6. Build up to your best

Showing up with your A-game each and every day can be enormously difficult at first. It can also lead to a load of stress. A lot of freelance dancers feel they need to prove they have what it takes. They might be able to pick up choreography quickly, but to dance at the same high level as the more experienced dancers in the company takes time. You should trust the fact that the dance director has faith in your skills. Of course, you need to put in the work and devote the time, but if you are truly dedicated to giving your best, everyone will know it.

7. Be open to other roles

If you can, show up at times when you can learn other roles besides the one you've been hired for. Showing artistic staff that you are keen to learn and develop your skills in any role, even the ones you're not called upon to learn, can be a huge benefit later on in your career, and could even open new doors along the way.

8. Make sure you eat right

Eating healthily is obviously something you need to think about because it speaks to body image, and as a freelance dancer, you want to create confidence in your body and yourself. The way you eat and the way you approach food really does have an impact on the impression you make in the studio.

9. Cultivate the right relationships

This means both inside and outside the studio. Make sure that you're doing your best to have a positive situation in your relationships. It is often the case that when you start a new gig you won't have the support you need from within the company from day one, so you need to stay in close contact with partners, family and friends. Having someone around who is willing to support you in your dreams and goals, and who can lift you up when you've had one of those bad days can add a real boost to your conviction and dedication to become a truly great performer.

10. Exercise your communication skills

It's crucial you develop the ability to communicate verbally with artistic staff and other people in the company. You want to be sure to properly express both your desire to be there and be open to asking questions about how they would like to see you progress and improve. A lot of times dancers can just sitback and don't ask the right questions. You might have a once or twice per year meeting with artistic staff but if you take the initiative and communicate openly before that meeting you could improve your chances of getting and extension on your contract, or even a permanent position.

11. Build your brand on social media

These days, having a social media presence is as much a part of freelance dancing as going to auditions and chosing the right outfit for the role. Twitter, Facebook and Co. are excellent platforms to showcase your talent and to get your message out there. Don't overdo it though. It's better to target the right audience with a few select posts and videos on a regular basis, rather than to splash yourself across multiple platforms at once.

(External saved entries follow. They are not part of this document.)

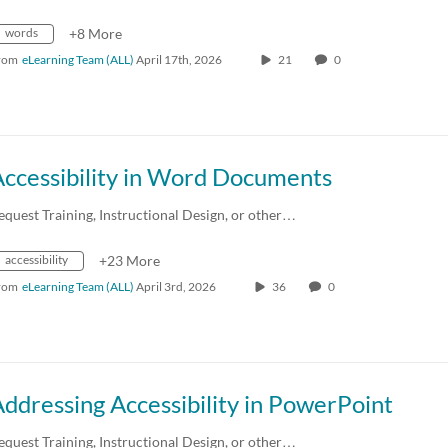
words
+8 More
rom
eLearning Team (ALL)
April 17th, 2026
21
0
Accessibility in Word Documents
equest Training, Instructional Design, or other…
accessibility
+23 More
rom
eLearning Team (ALL)
April 3rd, 2026
36
0
ddressing Accessibility in PowerPoint
equest Training, Instructional Design, or other…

12. Stay focused and be happy

Starting a new job is a great opportunity to develop your skills and to progress along your career path. But there will be times when the stress can seem overwhelming. The trick is to stay focused and to find happiness within that job, at least as much as you can. Many young dancers at the start of their professional dancing career forget to take an occasional step back to enjoy their own performances. Whenever possible, you should take time out to relect on the fact that you have reached a place where you want to be, and that you are actually doing something you love. Not everyone can say that about their work.